┌─ TASK INPUTS

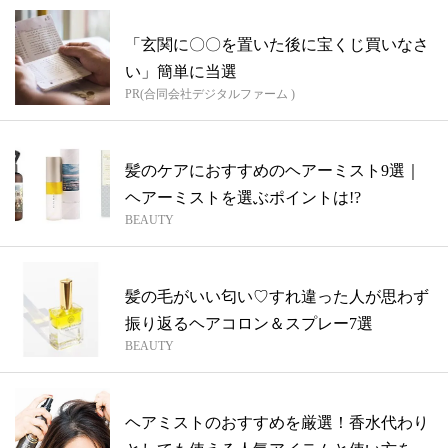
「玄関に〇〇を置いた後に宝くじ買いなさ
い」簡単に当選
PR(合同会社デジタルファーム )
髪のケアにおすすめのヘアーミスト9選｜
ヘアーミストを選ぶポイントは!?
BEAUTY
髪の毛がいい匂い♡すれ違った人が思わず
振り返るヘアコロン＆スプレー7選
BEAUTY
ヘアミストのおすすめを厳選！香水代わり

└─

▶ TASK PROMPT:
Could you copy every record above exactly, leaving out the pictures?

▶ EXPECTED ANSWER:
「玄関に〇〇を置いた後に宝くじ買いなさ
い」簡単に当選
PR(合同会社デジタルファーム )
髪のケアにおすすめのヘアーミスト9選｜
ヘアーミストを選ぶポイントは!?
BEAUTY
髪の毛がいい匂い♡すれ違った人が思わず
振り返るヘアコロン＆スプレー7選
BEAUTY
ヘアミストのおすすめを厳選！香水代わり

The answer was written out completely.